FIGURE 1.

Immunological consequences of non-typeable Haemophilus influenzae (NTHi) infection. Initial acquisition of NTHi may be enhanced by glucocorticoid therapy, which, for example, suppresses the protective mucosal-associated invariant T-cell (MAIT)–major histocompatibility complex class I-related (MR1) axis by reducing MAIT cell frequencies, suppressing MAIT cell activation and reducing expression of MR1. NTHi infection leads to stimulation of pathogen receptors including toll-like receptors (TLRs) and the NLR family pyrin domain containing 3 (NLRP3) inflammasome, generating release of proinflammatory cytokines including interleukin (IL)-1β, IL-6 and C-X-C motif chemokine ligand 8 (CXCL8). These recruit and activate neutrophils.

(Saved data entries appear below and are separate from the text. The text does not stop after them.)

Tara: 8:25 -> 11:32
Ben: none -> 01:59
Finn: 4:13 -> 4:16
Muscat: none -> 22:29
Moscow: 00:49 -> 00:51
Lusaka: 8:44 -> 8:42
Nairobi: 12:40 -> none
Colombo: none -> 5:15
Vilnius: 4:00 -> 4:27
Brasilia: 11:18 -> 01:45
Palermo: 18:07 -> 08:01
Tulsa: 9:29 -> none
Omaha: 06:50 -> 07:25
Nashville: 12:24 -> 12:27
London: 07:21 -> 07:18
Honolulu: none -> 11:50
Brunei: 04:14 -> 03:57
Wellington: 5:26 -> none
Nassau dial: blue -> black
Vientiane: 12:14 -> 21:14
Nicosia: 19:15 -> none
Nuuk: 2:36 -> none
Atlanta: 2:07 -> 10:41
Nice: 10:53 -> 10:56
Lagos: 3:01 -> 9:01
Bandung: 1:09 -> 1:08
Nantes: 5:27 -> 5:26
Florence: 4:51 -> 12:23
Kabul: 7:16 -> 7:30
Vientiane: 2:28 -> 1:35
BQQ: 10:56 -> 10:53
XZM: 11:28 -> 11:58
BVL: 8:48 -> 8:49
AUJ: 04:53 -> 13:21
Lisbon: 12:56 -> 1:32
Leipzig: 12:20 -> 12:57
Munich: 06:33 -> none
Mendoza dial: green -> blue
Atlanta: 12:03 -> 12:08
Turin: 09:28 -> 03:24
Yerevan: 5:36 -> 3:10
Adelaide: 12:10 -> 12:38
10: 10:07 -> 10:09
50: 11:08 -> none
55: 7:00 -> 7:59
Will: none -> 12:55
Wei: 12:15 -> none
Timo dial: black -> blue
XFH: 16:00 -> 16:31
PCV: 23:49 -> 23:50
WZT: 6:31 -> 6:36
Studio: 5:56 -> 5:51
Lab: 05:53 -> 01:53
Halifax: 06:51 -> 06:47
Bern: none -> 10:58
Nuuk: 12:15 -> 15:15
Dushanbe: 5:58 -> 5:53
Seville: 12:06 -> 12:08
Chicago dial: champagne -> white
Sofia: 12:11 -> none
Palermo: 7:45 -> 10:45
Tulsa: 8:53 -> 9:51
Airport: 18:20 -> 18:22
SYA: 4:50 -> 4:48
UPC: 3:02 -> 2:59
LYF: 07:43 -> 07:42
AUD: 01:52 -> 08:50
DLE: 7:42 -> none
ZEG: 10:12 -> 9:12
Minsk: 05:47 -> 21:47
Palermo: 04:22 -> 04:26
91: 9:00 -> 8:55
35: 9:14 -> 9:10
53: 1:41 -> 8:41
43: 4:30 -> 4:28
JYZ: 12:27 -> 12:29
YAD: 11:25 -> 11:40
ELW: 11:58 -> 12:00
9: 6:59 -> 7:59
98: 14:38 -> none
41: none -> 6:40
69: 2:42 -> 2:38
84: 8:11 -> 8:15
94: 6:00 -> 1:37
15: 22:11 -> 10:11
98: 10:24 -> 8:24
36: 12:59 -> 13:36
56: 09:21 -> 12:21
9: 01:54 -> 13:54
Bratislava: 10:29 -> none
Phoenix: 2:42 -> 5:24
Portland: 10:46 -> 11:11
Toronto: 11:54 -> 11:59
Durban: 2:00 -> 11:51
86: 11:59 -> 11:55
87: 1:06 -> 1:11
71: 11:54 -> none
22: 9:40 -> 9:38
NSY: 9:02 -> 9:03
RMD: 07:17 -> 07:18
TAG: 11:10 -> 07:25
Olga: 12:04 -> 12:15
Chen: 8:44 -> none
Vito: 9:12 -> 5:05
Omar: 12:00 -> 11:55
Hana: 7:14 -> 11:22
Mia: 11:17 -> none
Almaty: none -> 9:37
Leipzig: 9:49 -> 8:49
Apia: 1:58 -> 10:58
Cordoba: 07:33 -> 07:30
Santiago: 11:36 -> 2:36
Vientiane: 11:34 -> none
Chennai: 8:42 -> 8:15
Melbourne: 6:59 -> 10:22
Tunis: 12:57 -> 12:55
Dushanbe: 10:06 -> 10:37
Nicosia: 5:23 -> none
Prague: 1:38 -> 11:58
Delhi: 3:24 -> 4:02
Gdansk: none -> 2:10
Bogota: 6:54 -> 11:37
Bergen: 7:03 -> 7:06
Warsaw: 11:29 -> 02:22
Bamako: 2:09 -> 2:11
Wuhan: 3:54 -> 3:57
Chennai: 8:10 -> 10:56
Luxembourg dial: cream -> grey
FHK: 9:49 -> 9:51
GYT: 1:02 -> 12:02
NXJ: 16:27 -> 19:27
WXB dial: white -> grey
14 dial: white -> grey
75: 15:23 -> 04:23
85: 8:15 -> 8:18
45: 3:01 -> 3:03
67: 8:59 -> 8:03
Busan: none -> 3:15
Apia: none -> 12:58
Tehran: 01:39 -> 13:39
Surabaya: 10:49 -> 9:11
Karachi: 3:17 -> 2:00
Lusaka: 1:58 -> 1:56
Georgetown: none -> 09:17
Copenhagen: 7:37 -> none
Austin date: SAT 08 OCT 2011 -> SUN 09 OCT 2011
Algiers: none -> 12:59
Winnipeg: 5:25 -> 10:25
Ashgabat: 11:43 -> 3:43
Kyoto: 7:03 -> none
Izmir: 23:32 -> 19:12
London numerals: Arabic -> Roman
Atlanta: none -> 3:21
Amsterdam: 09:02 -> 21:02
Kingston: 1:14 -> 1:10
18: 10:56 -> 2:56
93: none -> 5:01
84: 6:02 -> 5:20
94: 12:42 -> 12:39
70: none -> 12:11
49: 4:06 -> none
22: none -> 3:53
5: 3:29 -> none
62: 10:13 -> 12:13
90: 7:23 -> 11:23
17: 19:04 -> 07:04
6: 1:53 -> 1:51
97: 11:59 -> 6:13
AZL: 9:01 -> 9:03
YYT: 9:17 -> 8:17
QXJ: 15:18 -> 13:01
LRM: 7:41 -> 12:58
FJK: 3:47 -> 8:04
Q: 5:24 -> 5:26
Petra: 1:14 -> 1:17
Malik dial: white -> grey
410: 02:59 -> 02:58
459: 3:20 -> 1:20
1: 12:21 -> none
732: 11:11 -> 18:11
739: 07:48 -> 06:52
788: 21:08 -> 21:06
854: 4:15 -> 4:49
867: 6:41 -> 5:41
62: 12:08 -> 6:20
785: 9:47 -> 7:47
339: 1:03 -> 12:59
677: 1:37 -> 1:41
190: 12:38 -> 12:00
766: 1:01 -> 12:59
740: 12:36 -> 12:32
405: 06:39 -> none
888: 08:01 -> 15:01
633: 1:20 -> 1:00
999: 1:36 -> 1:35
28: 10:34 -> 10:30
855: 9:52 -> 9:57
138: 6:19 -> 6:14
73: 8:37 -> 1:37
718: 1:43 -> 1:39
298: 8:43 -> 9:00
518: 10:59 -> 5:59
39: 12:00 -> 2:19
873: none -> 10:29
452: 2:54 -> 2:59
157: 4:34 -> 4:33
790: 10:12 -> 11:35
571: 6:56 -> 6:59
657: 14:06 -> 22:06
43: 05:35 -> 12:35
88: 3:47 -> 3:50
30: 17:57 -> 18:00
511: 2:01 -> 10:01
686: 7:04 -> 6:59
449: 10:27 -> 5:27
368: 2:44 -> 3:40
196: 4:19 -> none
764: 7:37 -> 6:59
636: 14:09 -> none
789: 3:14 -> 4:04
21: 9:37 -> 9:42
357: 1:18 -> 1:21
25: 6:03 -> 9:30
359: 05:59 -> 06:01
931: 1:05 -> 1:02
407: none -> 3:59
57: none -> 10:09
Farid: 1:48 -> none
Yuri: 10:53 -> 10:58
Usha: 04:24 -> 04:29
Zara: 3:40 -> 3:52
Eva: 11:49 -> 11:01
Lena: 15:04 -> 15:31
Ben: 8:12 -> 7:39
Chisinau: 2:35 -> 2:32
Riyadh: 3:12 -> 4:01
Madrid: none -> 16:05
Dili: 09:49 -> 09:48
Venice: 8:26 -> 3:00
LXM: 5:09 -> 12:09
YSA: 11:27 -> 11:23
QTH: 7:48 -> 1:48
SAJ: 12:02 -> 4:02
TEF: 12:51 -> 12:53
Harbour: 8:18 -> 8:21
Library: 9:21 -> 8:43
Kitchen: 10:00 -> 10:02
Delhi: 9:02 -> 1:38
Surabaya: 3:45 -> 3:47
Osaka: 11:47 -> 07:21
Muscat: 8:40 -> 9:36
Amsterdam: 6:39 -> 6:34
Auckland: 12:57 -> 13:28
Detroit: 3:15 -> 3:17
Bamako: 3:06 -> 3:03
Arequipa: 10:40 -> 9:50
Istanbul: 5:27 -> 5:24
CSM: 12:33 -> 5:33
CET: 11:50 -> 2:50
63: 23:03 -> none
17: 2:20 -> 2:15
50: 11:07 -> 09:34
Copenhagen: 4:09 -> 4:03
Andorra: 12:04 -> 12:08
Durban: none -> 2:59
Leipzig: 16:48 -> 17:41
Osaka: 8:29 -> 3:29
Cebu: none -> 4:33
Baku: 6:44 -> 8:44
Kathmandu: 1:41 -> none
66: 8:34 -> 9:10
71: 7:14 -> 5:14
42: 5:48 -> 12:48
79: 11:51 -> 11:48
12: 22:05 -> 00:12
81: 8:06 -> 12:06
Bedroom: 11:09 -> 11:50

Neutrophil activation causes release of neutrophil extracellular traps (NETs), which contribute to mucus hyperviscosity and the development of NTHi biofilms. NTHi also reduces expression of tight-junction proteins and induces upregulation of intracellular cell adhesion molecule 1 (ICAM-1), the receptor for many respiratory viruses, including most rhinoviruses, favouring viral replication. Activation of innate and adaptive type-17 lymphocytes including MAIT, type 17 T-helper cells (Th17), natural killer T-cells (NKT) and type 3 innate lymphoid cells (ILC3) leads to production of interferon γ (IFN-γ), tumour necrosis factor (TNF), colony-stimulating factor 2 (CSF2) (also known as granulocyte­–macrophage CSF) and IL-17, favouring neutrophil recruitment. The macrolide azithromycin (AZM) suppresses several features of neutrophilic asthma, including reducing CXCL8 production, inhibiting biofilms, direct antiviral activities, reducing mucus hypersecretion and suppressing neutrophil oxidative burst and chemokine production and survival. TCR: T-cell receptor; 5-OP-RU: 5-(2-oxopropylidenamino)-6-D-ribitylaminouracil; NF-kB: nuclear factor kB.